Mientras tanto

Amo la imaginación, el modo en el que, aun censurada por años de instrucción moralizante y normas de etiqueta, es capaz de fabricar castillos en el aire que se difuminan, segundos después, con la génesis de un nuevo pensamiento o el sonido del despertador. Adoro el recuerdo, la más genuina de nuestras invenciones, una mezcla de fotografías que se destiñen con el tiempo, que varían en función del estado de ánimo y están siempre al borde de colarse por las rendijas del cajón de la memoria, conectado fatalmente con el del olvido.

Comprendo la vigilancia, la anticipación de las consecuencias tras la percepción de unas causas aparentemente conocidas; también el miedo, mecanismo de supervivencia que a veces nos destruye por supresión radical de los gozos. Disfruto con la lógica que siguen los procesos de asociación de ideas, sobre todo el de la reducción al absurdo.

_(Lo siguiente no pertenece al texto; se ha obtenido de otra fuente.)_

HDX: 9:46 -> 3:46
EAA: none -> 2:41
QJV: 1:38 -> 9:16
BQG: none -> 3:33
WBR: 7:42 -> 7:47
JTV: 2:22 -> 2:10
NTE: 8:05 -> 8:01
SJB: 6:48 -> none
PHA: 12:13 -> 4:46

Pero la experiencia lo cambia todo, convirtiéndose en el único alimento de la inventiva, el desencadenante de los procesos de memoria y predicción, que monopoliza al tiempo que desalienta los mecanismos asociativos: después del tacto y el sabor del primer beso, ¿qué importa todo lo demás?

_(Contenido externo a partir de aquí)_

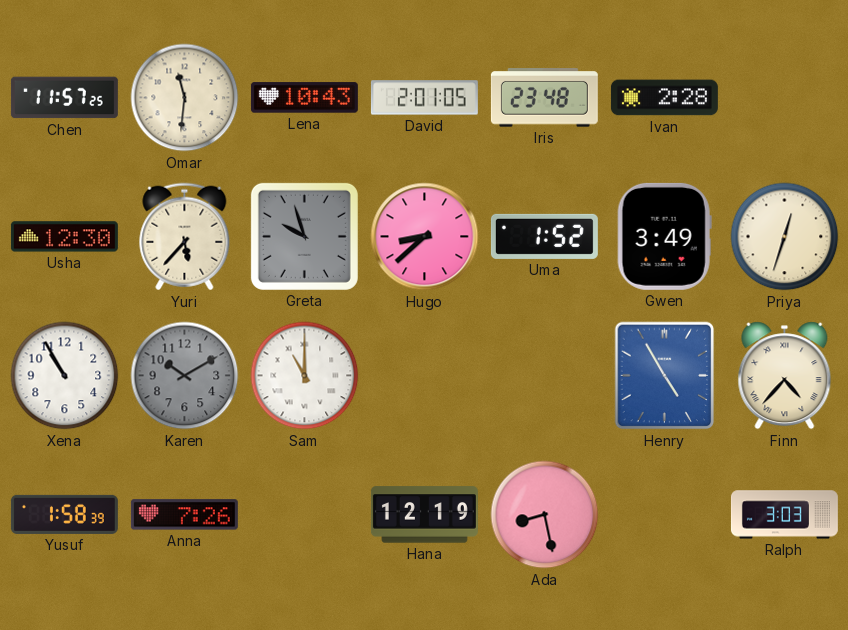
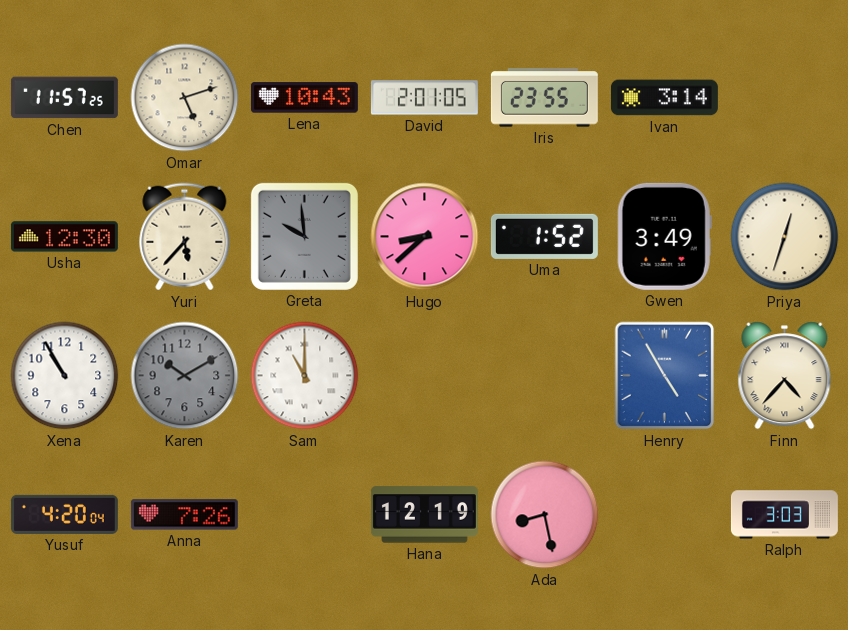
Omar: 11:31 -> 5:12
Iris: 23:48 -> 23:55
Ivan: 2:28 -> 3:14
Greta: 9:57 -> 9:59
Yusuf: 1:58 -> 4:20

Mi abuela nunca vio el mar y en su confesión yo quería interpretar un poso de amargura. Todo lo que pudo hacer fue imaginarlo, construirlo a partir de la memoria de terceros, vecinos que a veces, cautos, le restaban importancia al asunto y otras, vanidosos, lo describían como un enorme tesoro de agua. Pero nadie sabe, en realidad, cómo era el mar de mi abuela, el que suponía cuando en sus lecturas religiosas se cruzaban topónimos como el Mar Rojo o Tiberíades: ¿Una especie de río Jamuz, solo que más ancho y caudaloso?

Si mi abuela me hubiera preguntado qué es el mar, habría guardado silencio. Un silencio indeciso y al mismo tiempo consciente de su ignorancia. Un tanto confuso, también, al haberme cruzado con tantos mares en los relatos de piratas, en las crónicas históricas o en las guías de viaje. ¿El mar, abuela? ¿Una definición geográfica? ¿Un recuerdo basado en el sentido de la vista o en el del tacto? ¿Una comparación con algo que pudieras conocer: “todos esos campos de trigo, pues de agua”?

Qué labor esta de escribir, qué ejercicio de arrogancia, no ya por lo que tiene de egolatría fabricar historias, sino por esperar conectar significantes con significados; idiomas personales entre sí, aunque compartan lengua materna. Resulta tan insuficiente decir “pasión” como no decir nada; nombrar un barco cualquiera, un nombre propio o elegir un color al azar para el vestido del bautizo de un niño al que ya sabemos fallecido al enfrentarnos a una analepsis.

Ir cumpliendo años me ha permitido perfilar los límites de conceptos amplios como el amor, la amistad o la vida; acomodarlos, mejor dicho, para beneficio de todas las teorías que me ayudan a ordenar el mundo y habitarlo. También, incomprensiblemente, porque no nos es dado ensayarla antes de practicarla, he conocido un poco mejor la muerte, el modo en el que se manifiesta y condiciona la dimensión en la que nos desarrollamos. Sentir su proximidad, también perder el control al abrazarme o despedirme de una única mujer, desincentivaría la escritura (y la lectura), si esta, con sus limitaciones, aspirase a explicar el mundo en vez de a salvarnos, que es lo que hace, mientras aguardamos la muerte, la ensayamos, a pesar de todo, y nos enamoramos.